Leek and Potato Salad

Happy 4th of July! This recipe cuts out the mayannaise and adds in farm fresh leeks and fresh chives. My husband, who is a touch credit, said “This is my new favorite potato salad!”

Leek and Potato Salad

Recipe by The Cooking LawyerCourse: Side DishCuisine: AmericanDifficulty: Easy
Servings

4

servings
Prep time

10

minutes
Cooking time

20

minutes

Ingredients

  • 1.5 pounds potatoes

  • 1 large leek

  • 3 chives

  • 2 TBS olive oil

  • 2 TBS dijon mustard

  • 1 TBS honey

  • 1 TBS red wine vinegar

  • Salt and Pepper

  • Non-stick cooking spray

Directions

  • Place potatoes into pot of water over medium-high heat. Bring to a boil. Once boiling, boil potatoes for 15 minutes.
  • While potatoes are cooking, slice your leeks into rounds, and then cut in half. Rinse well in water to make you remove any sand/dirt. Let drain.
  • Add leeks to a pan with a lid with some non-stick cooking spray. Over medium-low heat, let the leeks sweat down, giving them an occasional toss.
  • Then in the serving bowl, add the olive oil, honey, mustard, and red wine vinegar. Whisk the ingredients.
  • By this point, your potatoes should be done cooking.
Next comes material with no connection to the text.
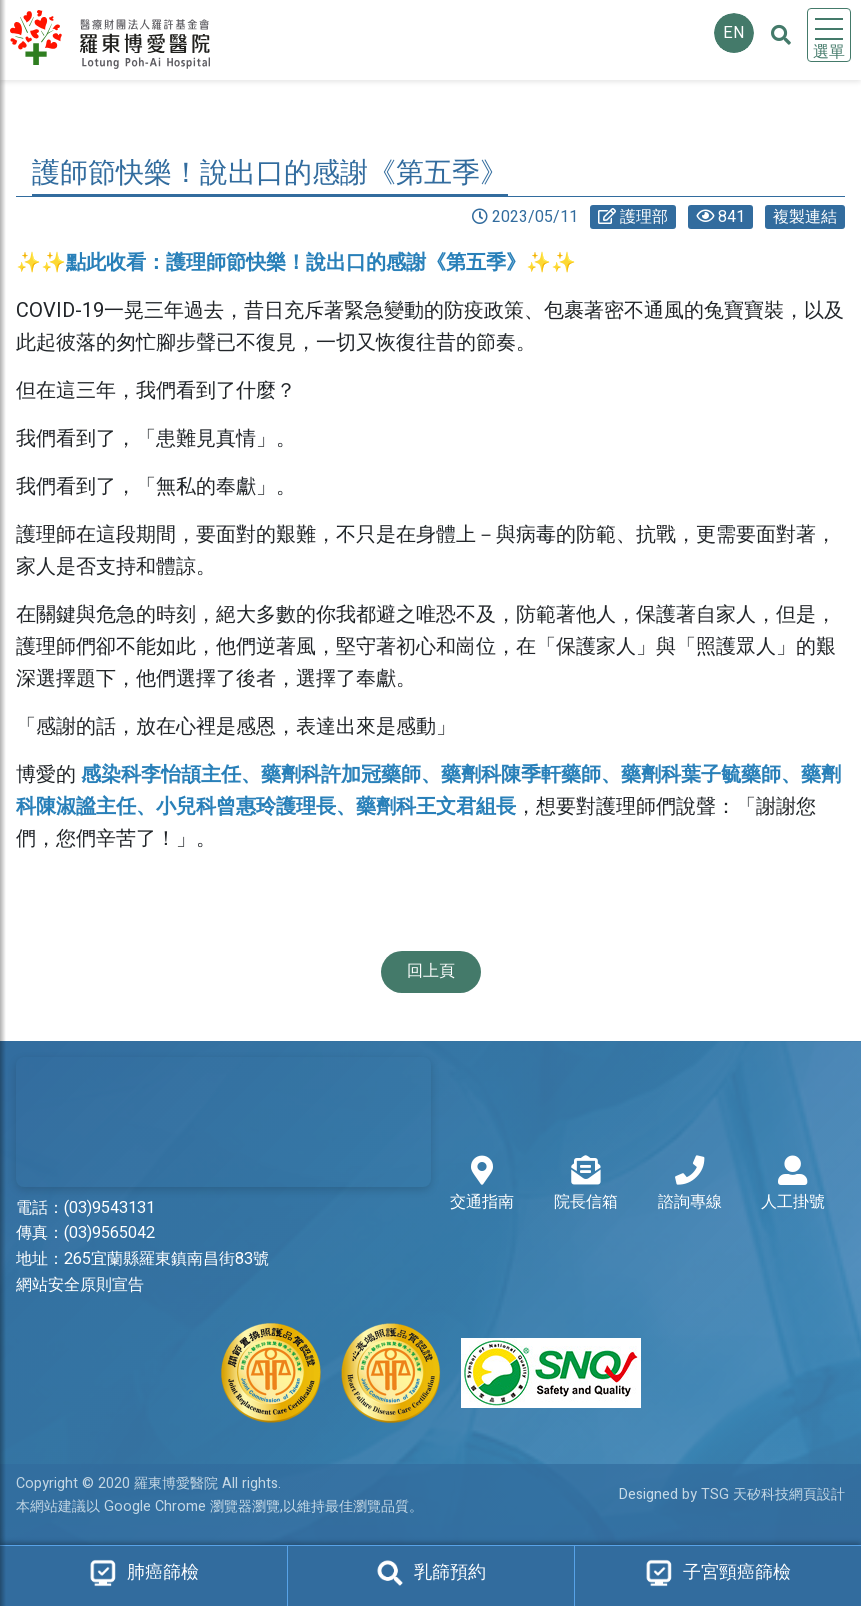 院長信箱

Cut them into bite-sized pieces and toss immediately into the dressing. Add salt and pepper.
  • Then add the leeks into the bowl.
  • Using kitchen scissors, cut the chives into bite-sized pieces and toss into the bowl.
  • Mix well. Serve immediately.

Notes

  • Pro tip – immediately after measuring out the olive oil, measure out your honey. The honey will remove from the spoon due to the layer of oil left in the measuring spoon.